Folks, your objections are incoherent. The incidence of breast cancer in the Hollywood culture can and should be compared to its incidence in the overall population. I realize that deliberate ignorance is a trademark liberal style, but you're in the wrong place if you think you're going to censor attempts to compare those rates. It can and should be done.--Aschlafly 18:19, 4 May 2008 (EDT)

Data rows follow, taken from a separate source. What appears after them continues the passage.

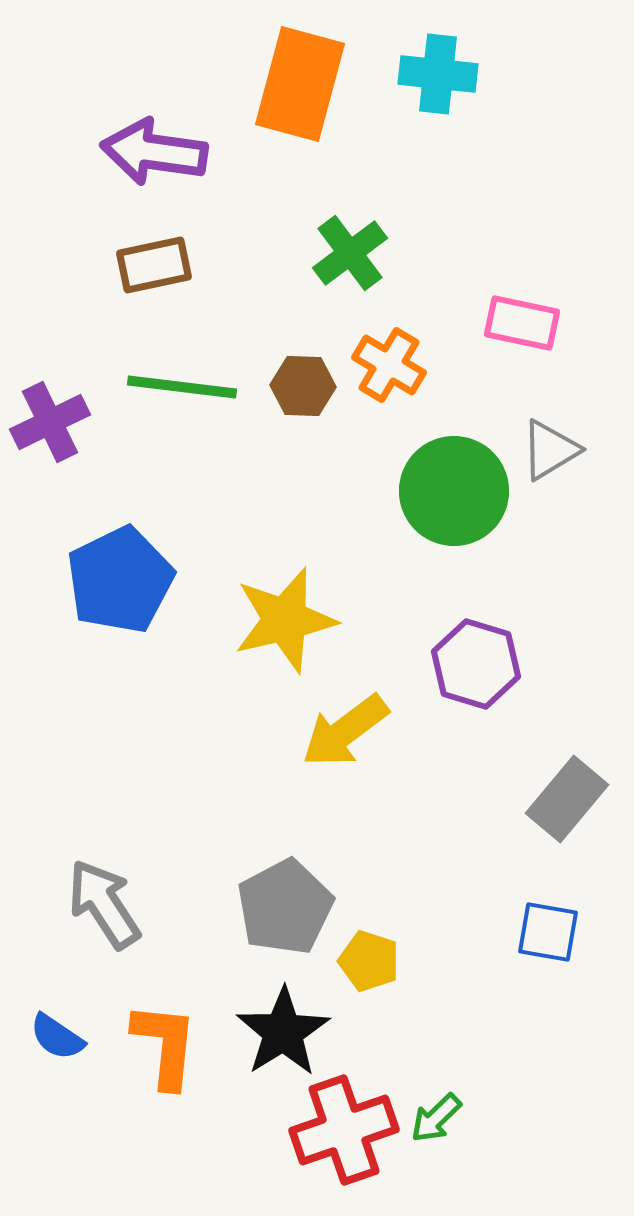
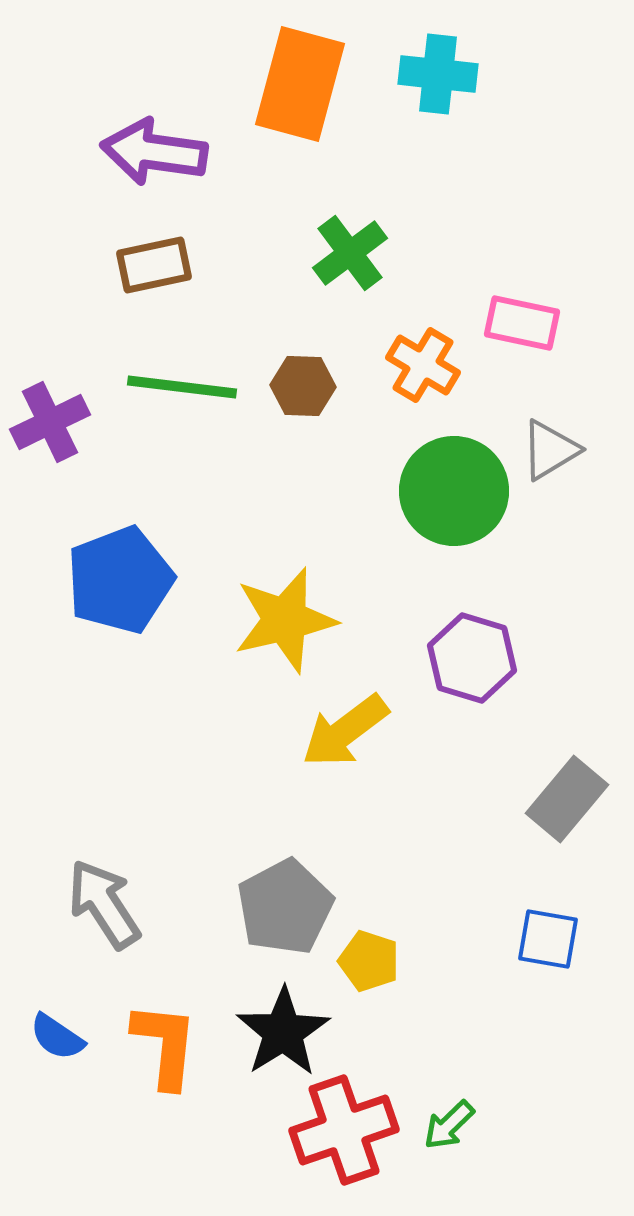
orange cross: moved 34 px right
blue pentagon: rotated 5 degrees clockwise
purple hexagon: moved 4 px left, 6 px up
blue square: moved 7 px down
green arrow: moved 13 px right, 7 px down
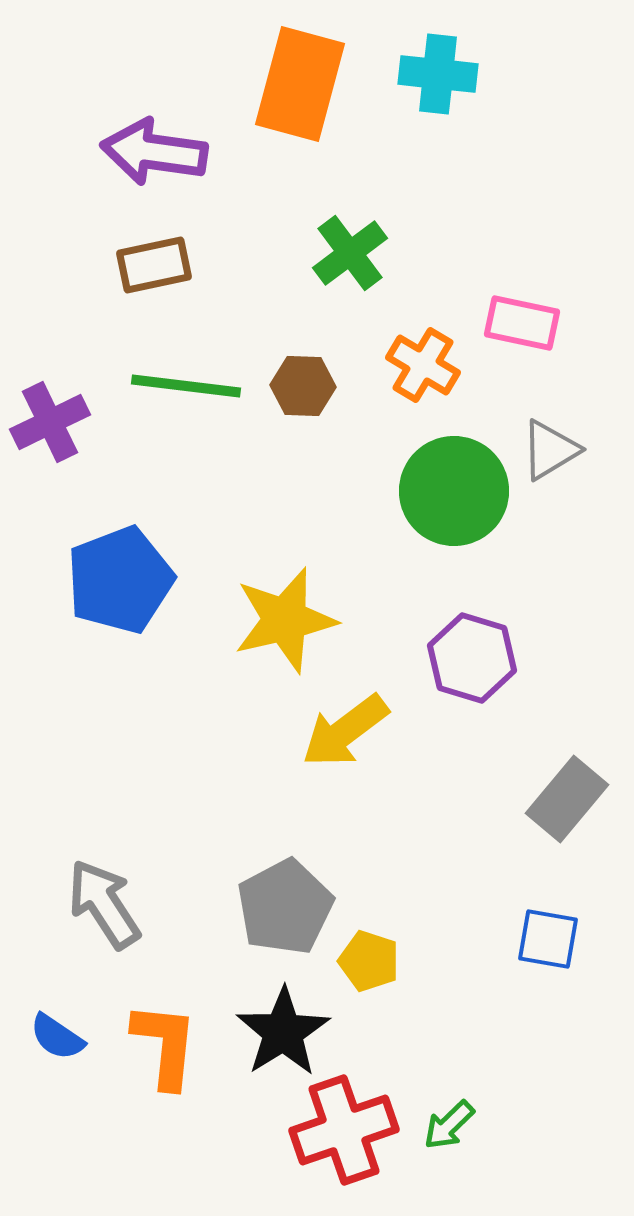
green line: moved 4 px right, 1 px up
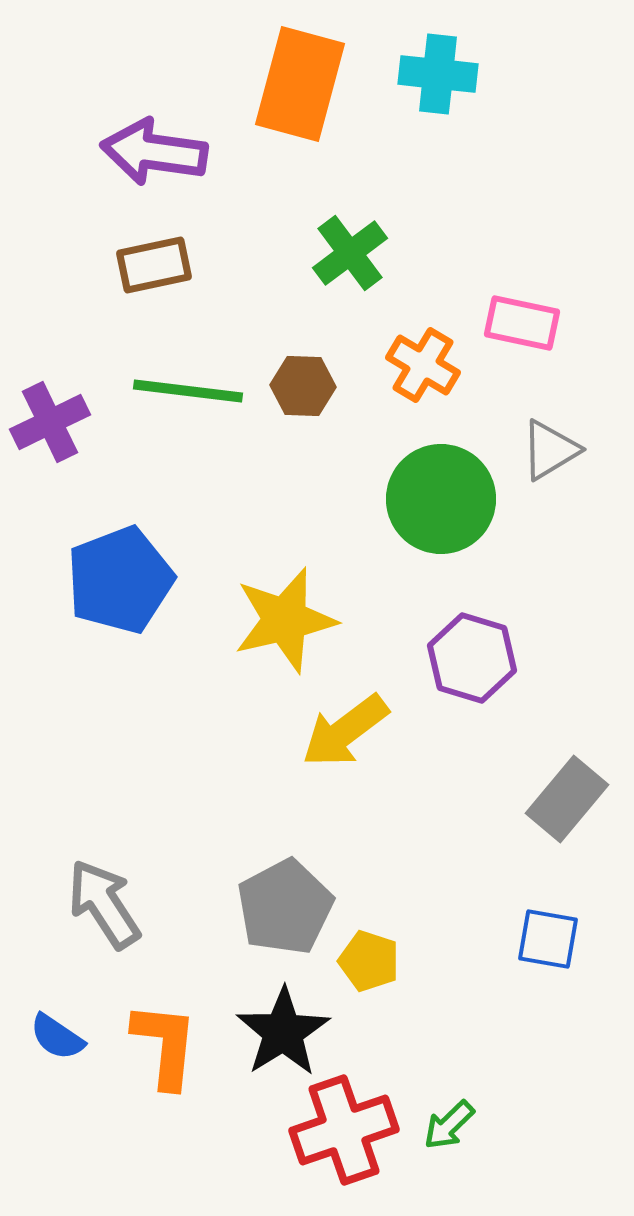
green line: moved 2 px right, 5 px down
green circle: moved 13 px left, 8 px down
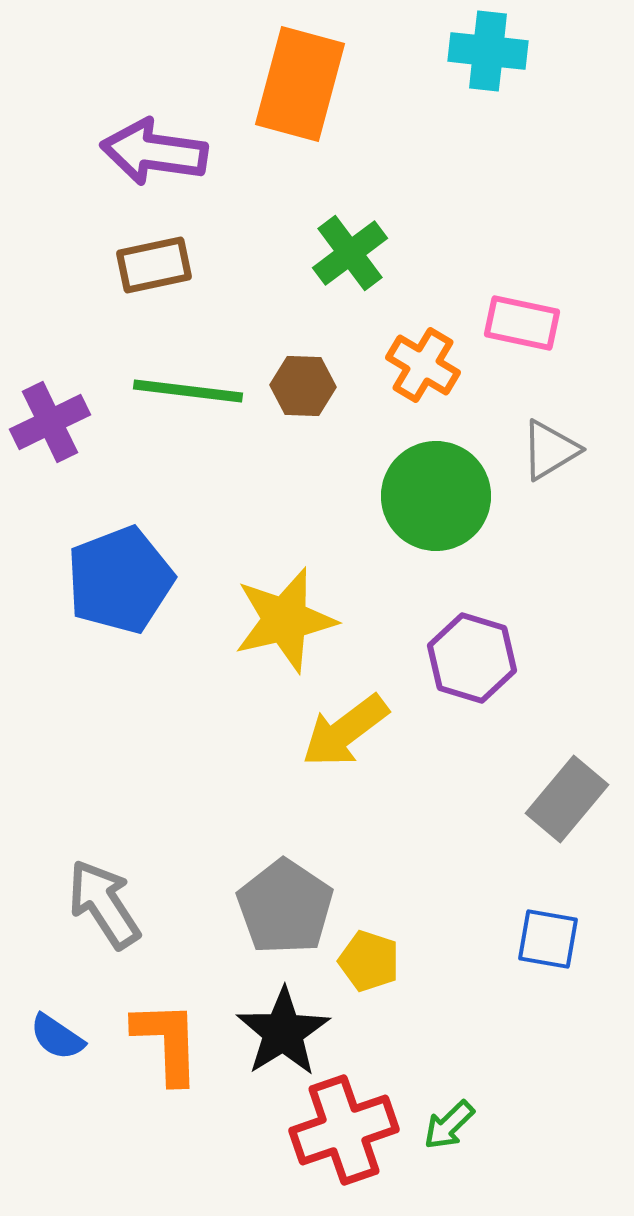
cyan cross: moved 50 px right, 23 px up
green circle: moved 5 px left, 3 px up
gray pentagon: rotated 10 degrees counterclockwise
orange L-shape: moved 2 px right, 3 px up; rotated 8 degrees counterclockwise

The incidence of breast cancer in the Hollywood culture can and should be compared to its incidence in the overall population. So where is this done? It is simple (the number of Hollywood types that have breast cancer)/(the number of hollywood types) vs. (the number of the overall population that have breast cancer)/(the number of the overall population). You have failed to provide even the simple mean, neverless the variance in order to conduct a hypothesis test. DanielB 18:38, 4 May 2008 (EDT)
DanielB, you're correct, but that's not all - you would also need to conduct a Chi-Squared Test on the result to see whether or not the variance in the data actually had any statistical significance. Different values are not necessarily statistically significant. There is no valid or relevant statistical analysis in this article, none whatsoever. StatsFan 18:44, 4 May 2008 (EDT)
When the rates are vastly different, as in the case of lung cancer and cigarettes, conclusions can and should be drawn immediately based on the vast differences in the rates. Of course further investigation is welcome, but unlikely to alter the obvious conclusion.--Aschlafly 18:58, 4 May 2008 (EDT)
Vastlty different rates could be the result of the variance of your sample. Your sample size might be too small to draw conclusions or as StatsFan said it might not be significant. Andy you should research statistical hypothesis testing of Student and Fisher instead of being deliberalty ignorant of them. DanielB 19:03, 4 May 2008 (EDT)
See my reply to the more intelligent comments by Murray above.--Aschlafly 19:35, 4 May 2008 (EDT)
ASchalfly, have you ever heard of the Chi-Squared Test and random sampling?